Sunday, August 19, 2007

Hungry for end to war, activists seek impeachment of Bush, Cheney

Hungry for end to war, activists seek impeachment of Bush, Cheney
By Meredith May / San Francisco Chronicle

Marghi Dutton is 90 and losing her eyesight, but nothing was going to stop her from trekking to midspan of the Golden Gate Bridge on Sunday with the anti-war group Code Pink: Women for Peace.

She joined a crowd of about 100 demonstrators dressed in hot pink hats, shirts and scarves and fought the wind to raise her sign: "Impeach Bush and Cheney!"

"My arms are aching, but I'm getting energy from the drivers - so many are honking in support," she said.

Code Pink, a national grassroots peace movement inspired by Bay Area women, organized the protest to call for an immediate end to the war in Iraq and immediate impeachment proceedings against President Bush and Vice President Dick Cheney.

Protesters walked from the bridge to the Pacific Heights home of Sen. Dianne Feinstein, D-Calif., set up camp, cooked one last carbohydrate-heavy meal and began a hunger strike. About 40 gathered on some terraced steps near the senator's home, along with a half-dozen police officers.

"We have about eight people who are going to stop eating, including me," Code Pink spokeswoman Nancy Mancias said.

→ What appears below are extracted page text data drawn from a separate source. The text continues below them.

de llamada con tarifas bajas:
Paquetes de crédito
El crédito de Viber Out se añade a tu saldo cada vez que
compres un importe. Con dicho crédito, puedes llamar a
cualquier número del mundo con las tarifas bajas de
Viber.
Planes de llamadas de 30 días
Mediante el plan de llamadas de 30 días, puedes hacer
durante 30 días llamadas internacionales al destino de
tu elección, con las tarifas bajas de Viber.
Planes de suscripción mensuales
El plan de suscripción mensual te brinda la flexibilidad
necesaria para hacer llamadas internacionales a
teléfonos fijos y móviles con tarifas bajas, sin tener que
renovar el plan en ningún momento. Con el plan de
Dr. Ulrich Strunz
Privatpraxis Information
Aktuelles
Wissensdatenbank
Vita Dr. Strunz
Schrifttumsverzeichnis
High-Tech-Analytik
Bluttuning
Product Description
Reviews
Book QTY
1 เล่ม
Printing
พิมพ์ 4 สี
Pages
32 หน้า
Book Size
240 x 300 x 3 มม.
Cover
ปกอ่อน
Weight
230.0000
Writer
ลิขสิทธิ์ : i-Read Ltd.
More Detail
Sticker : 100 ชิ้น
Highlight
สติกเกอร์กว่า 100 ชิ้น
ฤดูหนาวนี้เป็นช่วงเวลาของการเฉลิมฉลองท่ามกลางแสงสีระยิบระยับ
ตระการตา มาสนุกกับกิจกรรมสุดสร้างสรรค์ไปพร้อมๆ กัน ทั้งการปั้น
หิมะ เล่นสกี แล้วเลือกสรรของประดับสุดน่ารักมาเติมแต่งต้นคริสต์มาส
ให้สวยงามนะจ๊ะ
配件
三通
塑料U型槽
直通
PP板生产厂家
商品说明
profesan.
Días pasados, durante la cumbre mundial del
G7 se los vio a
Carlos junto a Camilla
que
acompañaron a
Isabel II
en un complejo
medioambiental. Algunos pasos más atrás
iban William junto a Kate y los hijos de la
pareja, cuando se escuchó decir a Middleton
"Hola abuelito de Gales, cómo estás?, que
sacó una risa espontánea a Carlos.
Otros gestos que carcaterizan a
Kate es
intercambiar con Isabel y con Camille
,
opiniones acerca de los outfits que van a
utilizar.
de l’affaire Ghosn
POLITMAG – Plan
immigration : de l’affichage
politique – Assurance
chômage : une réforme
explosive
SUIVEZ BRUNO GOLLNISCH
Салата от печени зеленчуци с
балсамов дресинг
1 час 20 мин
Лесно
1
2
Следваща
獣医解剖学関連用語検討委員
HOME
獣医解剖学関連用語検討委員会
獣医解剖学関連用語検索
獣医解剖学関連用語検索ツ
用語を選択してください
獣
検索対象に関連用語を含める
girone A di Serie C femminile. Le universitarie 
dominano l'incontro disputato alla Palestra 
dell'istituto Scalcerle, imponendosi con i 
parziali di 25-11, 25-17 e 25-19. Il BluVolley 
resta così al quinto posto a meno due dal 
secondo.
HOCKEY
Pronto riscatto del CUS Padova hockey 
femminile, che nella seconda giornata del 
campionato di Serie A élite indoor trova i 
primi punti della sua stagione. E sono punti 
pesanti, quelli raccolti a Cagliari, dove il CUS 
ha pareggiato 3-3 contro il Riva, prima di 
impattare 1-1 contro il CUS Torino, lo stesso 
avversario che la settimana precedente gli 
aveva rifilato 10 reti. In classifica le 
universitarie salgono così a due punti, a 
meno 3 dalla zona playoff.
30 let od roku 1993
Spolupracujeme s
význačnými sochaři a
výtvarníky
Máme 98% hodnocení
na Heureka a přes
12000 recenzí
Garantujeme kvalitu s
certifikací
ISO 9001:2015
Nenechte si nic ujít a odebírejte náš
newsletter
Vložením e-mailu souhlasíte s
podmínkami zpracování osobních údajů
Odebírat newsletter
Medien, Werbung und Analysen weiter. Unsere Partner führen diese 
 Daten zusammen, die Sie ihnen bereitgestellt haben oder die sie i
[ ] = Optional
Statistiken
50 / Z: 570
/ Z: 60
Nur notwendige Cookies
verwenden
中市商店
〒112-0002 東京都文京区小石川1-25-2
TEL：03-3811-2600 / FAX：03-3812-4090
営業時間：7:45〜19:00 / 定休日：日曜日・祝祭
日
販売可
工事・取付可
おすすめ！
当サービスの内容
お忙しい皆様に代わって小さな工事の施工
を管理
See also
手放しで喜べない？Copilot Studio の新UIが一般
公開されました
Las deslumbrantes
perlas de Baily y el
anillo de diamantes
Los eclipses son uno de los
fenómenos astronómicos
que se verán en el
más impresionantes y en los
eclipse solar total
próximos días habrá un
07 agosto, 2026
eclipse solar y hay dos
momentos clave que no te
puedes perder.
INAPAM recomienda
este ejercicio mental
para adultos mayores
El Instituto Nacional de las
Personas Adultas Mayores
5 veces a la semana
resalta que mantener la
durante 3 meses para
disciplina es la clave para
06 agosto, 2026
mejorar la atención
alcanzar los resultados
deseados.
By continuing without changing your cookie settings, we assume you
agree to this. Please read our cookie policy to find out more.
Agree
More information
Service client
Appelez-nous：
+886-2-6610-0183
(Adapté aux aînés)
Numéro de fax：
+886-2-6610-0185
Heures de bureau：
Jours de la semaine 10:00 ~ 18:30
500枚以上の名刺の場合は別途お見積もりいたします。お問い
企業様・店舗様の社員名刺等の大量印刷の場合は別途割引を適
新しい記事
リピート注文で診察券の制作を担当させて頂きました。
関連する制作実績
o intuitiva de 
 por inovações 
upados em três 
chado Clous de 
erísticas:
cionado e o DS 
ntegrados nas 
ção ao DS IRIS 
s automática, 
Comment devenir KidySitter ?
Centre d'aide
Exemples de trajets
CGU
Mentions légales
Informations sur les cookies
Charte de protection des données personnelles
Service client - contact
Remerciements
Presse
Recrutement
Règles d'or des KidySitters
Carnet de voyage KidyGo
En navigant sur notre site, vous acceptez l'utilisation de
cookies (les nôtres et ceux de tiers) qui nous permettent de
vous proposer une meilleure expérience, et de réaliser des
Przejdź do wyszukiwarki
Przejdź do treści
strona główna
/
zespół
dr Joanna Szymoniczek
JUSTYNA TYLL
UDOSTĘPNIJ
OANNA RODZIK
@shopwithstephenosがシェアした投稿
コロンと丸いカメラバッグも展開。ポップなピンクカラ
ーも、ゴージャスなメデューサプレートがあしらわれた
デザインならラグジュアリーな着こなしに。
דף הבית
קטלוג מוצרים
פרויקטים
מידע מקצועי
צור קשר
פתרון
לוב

On Wednesday, the group plans to relocate the hunger strike to House Speaker Nancy Pelosi's home on Broadway, where they will urge the San Francisco Democrat to hold a town hall meeting with constituents.



Code Pink leaders believe both lawmakers should be doing more to bring the troops home and to rally other Democrats to call for an end to the war.

"Feinstein voted for the war spending bill, and even though Pelosi didn't, she's not doing enough to convince others to join her," Mancias said.

This isn't the first time Code Pink has moved into the neighborhood.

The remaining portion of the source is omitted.